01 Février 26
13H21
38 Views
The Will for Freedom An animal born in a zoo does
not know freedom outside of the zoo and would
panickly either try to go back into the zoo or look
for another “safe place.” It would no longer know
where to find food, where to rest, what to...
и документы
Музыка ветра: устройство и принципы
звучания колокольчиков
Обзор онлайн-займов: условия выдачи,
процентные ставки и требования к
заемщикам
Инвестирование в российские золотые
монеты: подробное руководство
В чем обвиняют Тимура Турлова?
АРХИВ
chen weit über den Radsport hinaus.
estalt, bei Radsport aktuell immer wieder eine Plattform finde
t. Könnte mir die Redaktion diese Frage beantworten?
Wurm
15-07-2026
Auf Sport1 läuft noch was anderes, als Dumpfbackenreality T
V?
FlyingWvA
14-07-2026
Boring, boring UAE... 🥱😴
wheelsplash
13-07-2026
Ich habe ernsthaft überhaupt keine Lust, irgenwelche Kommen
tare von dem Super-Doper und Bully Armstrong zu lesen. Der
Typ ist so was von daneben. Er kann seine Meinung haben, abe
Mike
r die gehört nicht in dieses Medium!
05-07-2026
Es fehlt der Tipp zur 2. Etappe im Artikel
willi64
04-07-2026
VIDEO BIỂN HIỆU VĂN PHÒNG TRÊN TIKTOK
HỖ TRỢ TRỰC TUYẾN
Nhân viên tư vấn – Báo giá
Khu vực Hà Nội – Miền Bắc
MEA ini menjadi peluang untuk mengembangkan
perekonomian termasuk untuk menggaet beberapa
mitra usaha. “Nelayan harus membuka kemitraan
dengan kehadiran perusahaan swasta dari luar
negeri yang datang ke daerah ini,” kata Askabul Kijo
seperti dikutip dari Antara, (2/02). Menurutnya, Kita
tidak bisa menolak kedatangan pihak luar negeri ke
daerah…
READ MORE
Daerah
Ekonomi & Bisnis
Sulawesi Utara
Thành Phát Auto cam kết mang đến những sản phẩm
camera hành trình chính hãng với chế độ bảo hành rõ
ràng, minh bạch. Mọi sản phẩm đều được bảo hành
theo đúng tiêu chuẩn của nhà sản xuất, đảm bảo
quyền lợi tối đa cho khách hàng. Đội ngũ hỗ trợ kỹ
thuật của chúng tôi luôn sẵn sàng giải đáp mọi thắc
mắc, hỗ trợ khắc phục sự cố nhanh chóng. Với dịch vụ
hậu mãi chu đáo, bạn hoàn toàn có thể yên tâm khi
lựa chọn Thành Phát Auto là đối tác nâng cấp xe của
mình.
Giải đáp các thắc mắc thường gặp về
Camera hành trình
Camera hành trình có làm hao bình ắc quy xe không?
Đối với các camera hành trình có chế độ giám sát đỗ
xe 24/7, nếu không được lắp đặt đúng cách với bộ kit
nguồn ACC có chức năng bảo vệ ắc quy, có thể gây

────────────────────

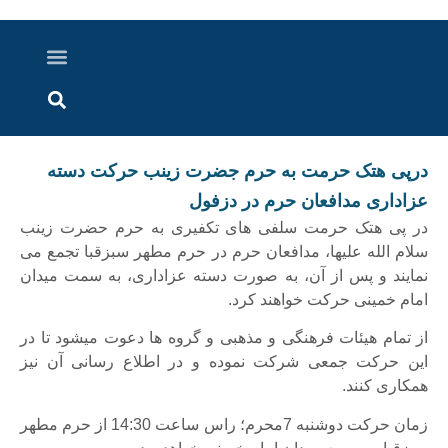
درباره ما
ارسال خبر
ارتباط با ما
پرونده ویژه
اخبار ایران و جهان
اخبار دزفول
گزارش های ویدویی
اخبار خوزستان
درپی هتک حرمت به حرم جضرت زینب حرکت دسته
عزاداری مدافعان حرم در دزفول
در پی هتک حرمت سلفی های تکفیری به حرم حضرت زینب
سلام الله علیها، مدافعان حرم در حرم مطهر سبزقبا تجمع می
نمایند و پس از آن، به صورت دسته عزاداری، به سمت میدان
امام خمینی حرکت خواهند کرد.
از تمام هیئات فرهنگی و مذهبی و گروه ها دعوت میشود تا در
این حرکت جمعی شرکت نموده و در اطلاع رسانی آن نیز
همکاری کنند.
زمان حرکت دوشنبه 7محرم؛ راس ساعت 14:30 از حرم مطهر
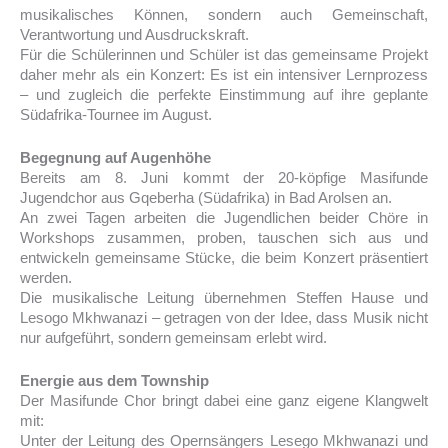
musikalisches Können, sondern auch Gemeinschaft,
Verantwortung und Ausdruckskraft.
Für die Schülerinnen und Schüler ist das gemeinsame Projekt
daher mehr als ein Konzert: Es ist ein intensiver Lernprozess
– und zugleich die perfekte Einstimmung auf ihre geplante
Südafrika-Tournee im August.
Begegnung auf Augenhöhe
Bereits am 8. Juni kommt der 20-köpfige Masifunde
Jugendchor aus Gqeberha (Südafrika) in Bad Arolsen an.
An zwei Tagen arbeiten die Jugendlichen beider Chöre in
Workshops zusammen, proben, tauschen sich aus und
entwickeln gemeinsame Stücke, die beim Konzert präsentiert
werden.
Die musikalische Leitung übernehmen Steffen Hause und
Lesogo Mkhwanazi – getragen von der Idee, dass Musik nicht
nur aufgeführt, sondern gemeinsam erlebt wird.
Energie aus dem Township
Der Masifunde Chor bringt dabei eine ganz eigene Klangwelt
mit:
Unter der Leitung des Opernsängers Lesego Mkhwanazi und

────────────────────

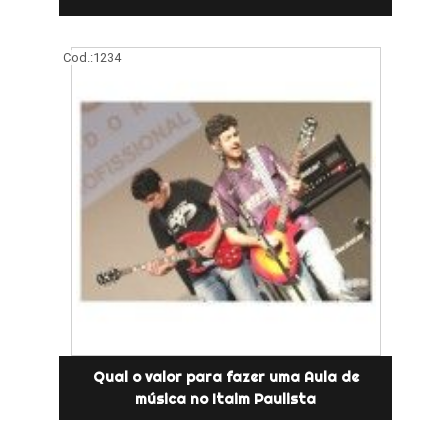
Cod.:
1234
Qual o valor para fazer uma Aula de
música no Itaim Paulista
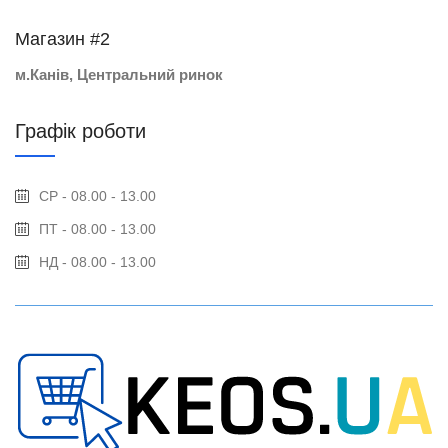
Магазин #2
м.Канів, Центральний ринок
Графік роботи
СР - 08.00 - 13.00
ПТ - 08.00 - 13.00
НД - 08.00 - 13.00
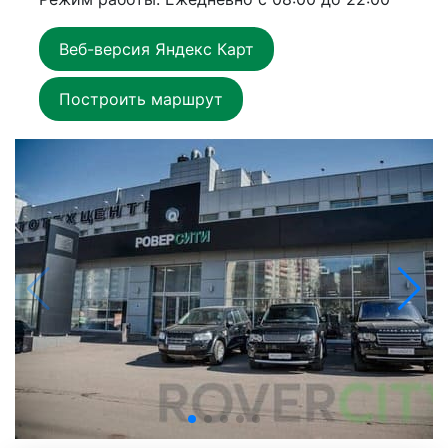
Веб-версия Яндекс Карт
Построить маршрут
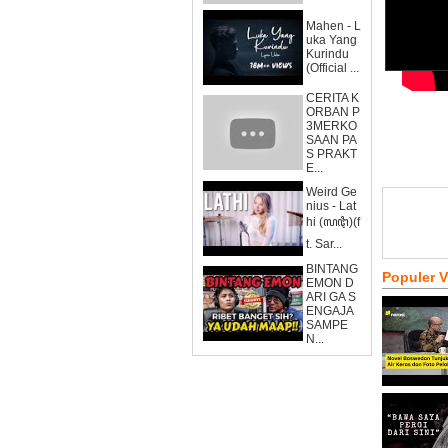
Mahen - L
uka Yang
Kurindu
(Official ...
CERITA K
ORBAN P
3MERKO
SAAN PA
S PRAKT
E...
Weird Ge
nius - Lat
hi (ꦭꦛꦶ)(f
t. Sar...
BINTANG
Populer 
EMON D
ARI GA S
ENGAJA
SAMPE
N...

────────────────────

### Work to be completed
Would you retype the lines above from the one with "auf ihre geplante" down to the one with "Unter der Leitung", word for word, both ends included and no other lines?

### Completed exercise
– und zugleich die perfekte Einstimmung auf ihre geplante
Südafrika-Tournee im August.
Begegnung auf Augenhöhe
Bereits am 8. Juni kommt der 20-köpfige Masifunde
Jugendchor aus Gqeberha (Südafrika) in Bad Arolsen an.
An zwei Tagen arbeiten die Jugendlichen beider Chöre in
Workshops zusammen, proben, tauschen sich aus und
entwickeln gemeinsame Stücke, die beim Konzert präsentiert
werden.
Die musikalische Leitung übernehmen Steffen Hause und
Lesogo Mkhwanazi – getragen von der Idee, dass Musik nicht
nur aufgeführt, sondern gemeinsam erlebt wird.
Energie aus dem Township
Der Masifunde Chor bringt dabei eine ganz eigene Klangwelt
mit:
Unter der Leitung des Opernsängers Lesego Mkhwanazi und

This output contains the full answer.